My gut reaction was, "I don't think so." Though, TV shows like Battlestar Galactica and Lost certainly indicate otherwise. As another poster previous stated, there have always been great productions and shitty productions. That continues to be the case, I suppose. I definitely think that literary science fiction was better in the good old days.
About the same as ever, I'd say. One thing we've got is volume. Summer blockbusters are overrun by sci fi. Plus sci fi seems to be a durable staple of TV because of the increasing importance of the cult fan following for anything but the most mass-market shows. Volume means that for every Star Trek, we get a Terminator: Salvation and Wolverine misfire. On TV, there are a couple shows worth watching and a whole lot of junk. The fall season looks like a tsunami of crap, with one or two possibilities in the muck. But that's better than getting nothing at all.

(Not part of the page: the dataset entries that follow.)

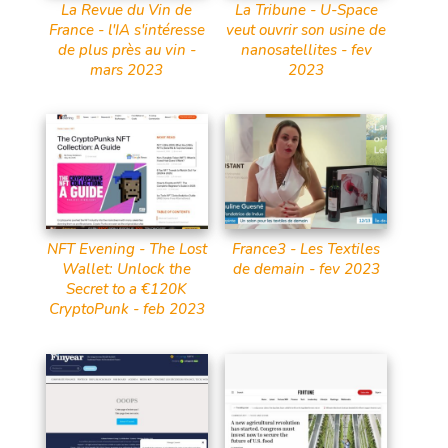
La Revue du Vin de
La Tribune - U-Space
France - l'IA s'intéresse
veut ouvrir son usine de
de plus près au vin -
nanosatellites - fev
mars 2023
2023
NFT Evening - The Lost
France3 - Les Textiles
Wallet: Unlock the
de demain - fev 2023
Secret to a €120K
CryptoPunk - feb 2023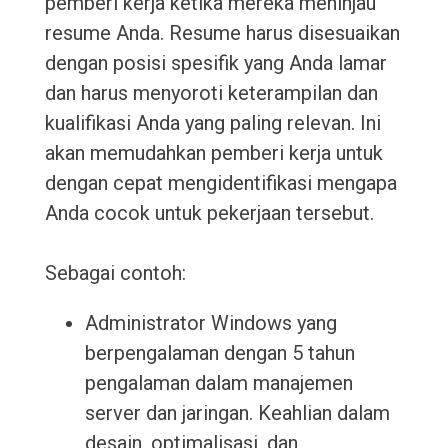
pemberi kerja ketika mereka meninjau
resume Anda. Resume harus disesuaikan
dengan posisi spesifik yang Anda lamar
dan harus menyoroti keterampilan dan
kualifikasi Anda yang paling relevan. Ini
akan memudahkan pemberi kerja untuk
dengan cepat mengidentifikasi mengapa
Anda cocok untuk pekerjaan tersebut.
Sebagai contoh:
Administrator Windows yang
berpengalaman dengan 5 tahun
pengalaman dalam manajemen
server dan jaringan. Keahlian dalam
desain, optimalisasi, dan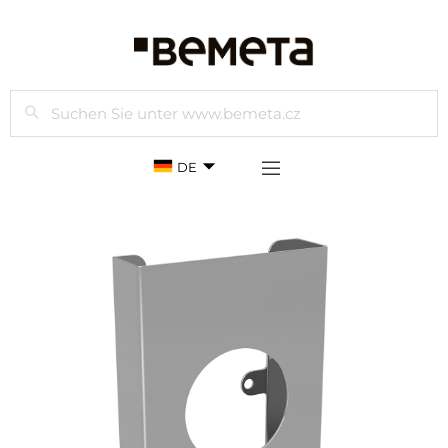
Suchen
DE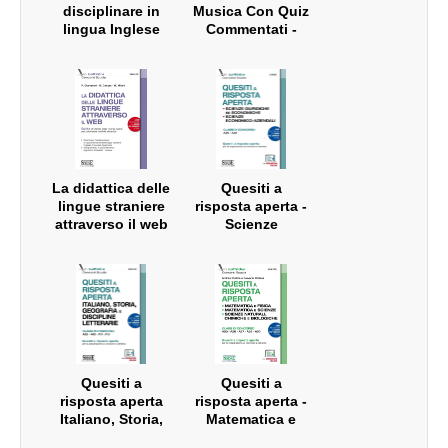
disciplinare in
Musica Con Quiz
lingua Inglese
Commentati -
nella scuola
Classi di
secondaria di I e
concorso A29 -
II grado – Classe
A30 (ex A031 -
di concorso A22
A032) - A53
(ex A24 e A25)
La didattica delle
Quesiti a
lingue straniere
risposta aperta -
attraverso il web
Scienze
- Concorso
Giuridiche ed
Scuola
Economiche -
Scienze
Economico-
aziendali - Classi
di concorso A45 -
A46
Quesiti a
Quesiti a
risposta aperta
risposta aperta -
Italiano, Storia,
Matematica e
Geografia e
Fisica -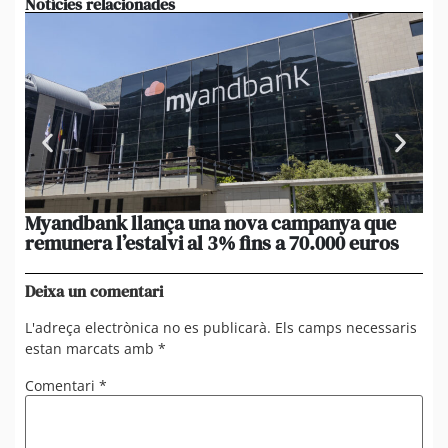
Notícies relacionades
Myandbank llança una nova campanya que
Le
remunera l’estalvi al 3% fins a 70.000 euros
po
un
Deixa un comentari
L'adreça electrònica no es publicarà.
Els camps necessaris
estan marcats amb
*
Comentari
*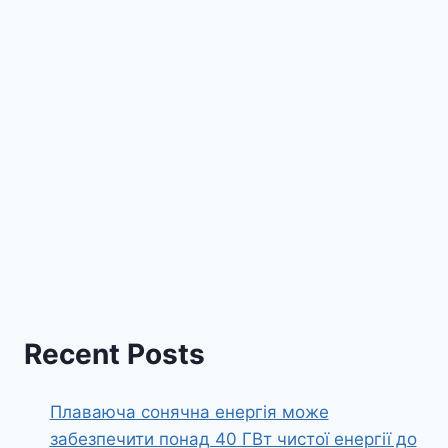
Recent Posts
Плаваюча сонячна енергія може
забезпечити понад 40 ГВт чистої енергії до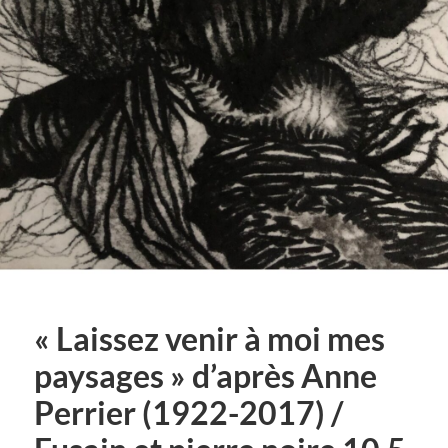
« Laissez venir à moi mes
paysages » d’après Anne
Perrier (1922-2017) /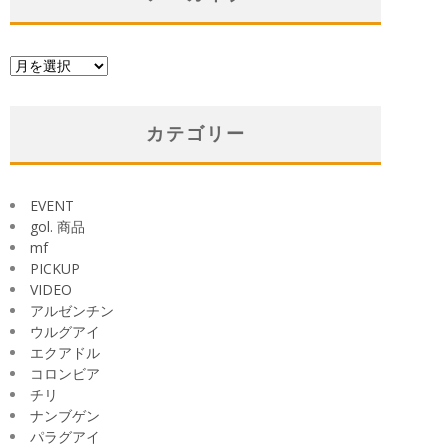
ア
ー
カ
イ
カテゴリー
ブ
EVENT
gol. 商品
mf
PICKUP
VIDEO
アルゼンチン
ウルグアイ
エクアドル
コロンビア
チリ
ナンブゲン
パラグアイ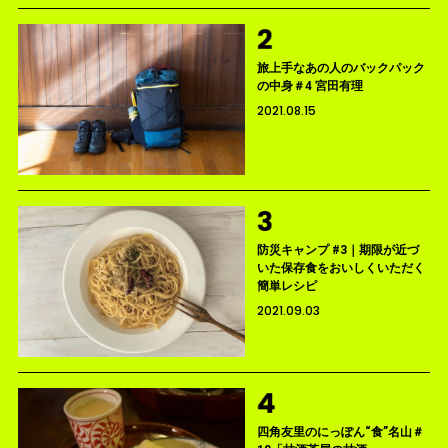
旅上手なあの人のバックパック
の中身＃4 宮田有理
2021.08.15
防災キャンプ #3｜期限が近づ
いた保存食をおいしくいただく
簡単レシピ
2021.09.03
四角友里のにっぽん“食”名山＃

Yeah, the vast majority of everything is crap. We remember the old days as being better, because we remember the good stuff from the old days. In 40 years, noone will remember the piles of shit of the 2000s. (I hope).
Science fiction in what medium? I think science fiction cinema has become about as dumb as it can get, but every so often we get something like Dark City and Primer or (hopefully) Moon and District 9 this year. On television, science fiction has been mostly reduced to trashy entertainment like Stargate, etc, but we've also gotten Battlestar Galactica in this decade. I can't comment on literary science fiction. I mostly read the classics, when I have the time for fiction.
From what I've read, it's mostly plateuaed out. The quality on some stuff is pretty good, it's polished, it's thought-out - but lacking in ideas and inspiration. Rarely do I find myself greatly intrigued by recent lit s/f.
I think a lot depends on what you expect. I don't think good science fiction has to be diamond hard SF, but it should have at least some sense of credibility (within its own worldbuilding context) along with a story worth telling and told in an effective manner. I can excuse certain films and TV shows depending on what they appear to be trying to achieve. Star Wars gets a lot of leeway because it isn't trying to be anything serious. Independence Day worked as a comedy of sorts, but when they initially tried to pass it off as dramatic it came off as shit. Something like Wall-E gets leeway because, again, it's a fun movie--a good thing, too, because there's lots in there that doesn't make sense. I'm looking forward to District 9 and hope it's something decent. Trek XI works and gets leeway if you perceive it like Star Wars. But it suffers if you compare it to what came before because it fails to achieve that adventure/drama balance that many people remember TOS for. I like I, Robot and Bicentennial Man better now than when I first saw them. No, they're not the books (or stories) but I felt they were decent in their own right.
Apparently it doesn't suffer, according to most. Not to me. I thought it struck that balance just fine.